Thursday, February 23, 2012
A Kingwood man living in a rental home in the 2700 block of North Cotswold Manor in the gated community of Barrington was arrested by Houston police Feb. 2 and charged with the illegal distribution of human growth hormone. Court filings indicate Daniel Paul Lansdown, 35, was charged with three felony counts of delivery of a controlled substance (GHRP-6, HGH-1791, and CJC-1295), each count for distribution of substance weighing less than 28 ounces.
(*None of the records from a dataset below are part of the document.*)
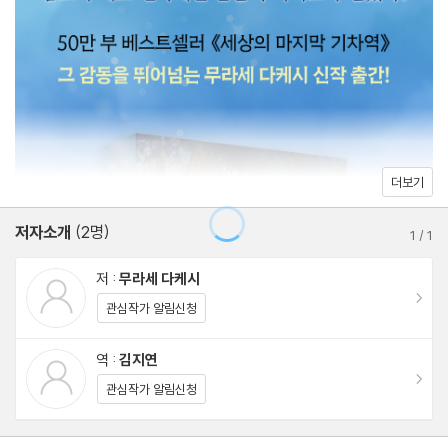
말을 남길까?’란 판타지 설정에서 시작되는 이번 책은 전작과 같은
세계관을 유지하면서도, 떠난 사람을 직접 볼 수 없기에 남겨진 사람
이 더 깊고 내밀한 진심을 꺼내 보인다. 후회와 애틋함, 사랑을 넘어
나 자신을 다시 사랑하며 살아가도록 용기를 불어넣어 주는, 다섯 편
의 이야기가 독자들을 찾아갈 예정이다.
더보기
무기력한 직장 생활을 버티게 도와준 아티스트의 죽음을 맞닥뜨린 1
저자소개
(2명)
호 팬, 불우한 가정환경에서 자랐으나 다시 자립할 수 있게 도와준
1
/
1
아버지 같은 은인을 배신한 남자, 남편을 잃고 유일한 가족이었던 반
저 :
무라세 다케시
려견을 부주의로 잃게 된 주인 등 이 책에 등장하는 다섯 사람은 어
이동
관심작가 알림신청
느 날 천국으로 편지를 보낼 수 있다는, ‘아오조라 우체국’의 존재를
알게 된다. 처음에는 망설였지만, 결국 전 재산을 걸고 값비싼 우표
역 :
김지연
이동
를 사서라도 편지를 보내는 사람들. 천국으로 간 소중한 이가 완전히
관심작가 알림신청
떠나기 전, 49일 안에 마음을 전하려 한다.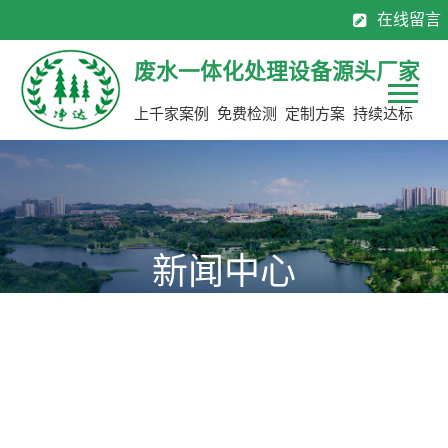
在线留言
130-7137 0883
0769-8113 2565
全国服务热线：
废水一体化处理设备源头厂家
上千家案例 免费检测 定制方案 持续达标
新闻中心
为您提供公司新动态，行业聚焦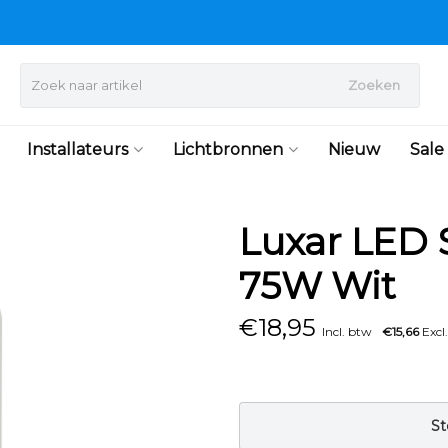
Zoeken
Installateurs
Lichtbronnen
Nieuw
Sale
Luxar LED
75W Wit
€
18,95
Incl. btw
€15,66
Excl
St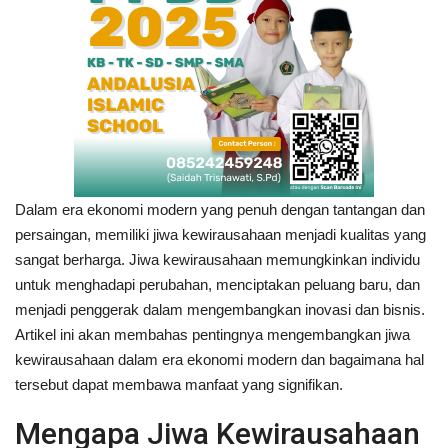
Dalam era ekonomi modern yang penuh dengan tantangan dan
persaingan, memiliki jiwa kewirausahaan menjadi kualitas yang
sangat berharga. Jiwa kewirausahaan memungkinkan individu
untuk menghadapi perubahan, menciptakan peluang baru, dan
menjadi penggerak dalam mengembangkan inovasi dan bisnis.
Artikel ini akan membahas pentingnya mengembangkan jiwa
kewirausahaan dalam era ekonomi modern dan bagaimana hal
tersebut dapat membawa manfaat yang signifikan.
Mengapa Jiwa Kewirausahaan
Lansdown has been charged with distributing the drug Nov. 4 to an undercover agent with the U.S. Food and Drug Administration. According to reports, Lansdown was manufacturing the human growth hormone in his home, using a powder from China, then shipping the product to international and domestic customers using the Internet business, Innovative Opportunities and websites such as www.pure-peptides.com, which is no longer functioning. Reports indicate authorities confiscated 2,600 vials of the suspected hormone valued at $50 each from Lansdown’s home.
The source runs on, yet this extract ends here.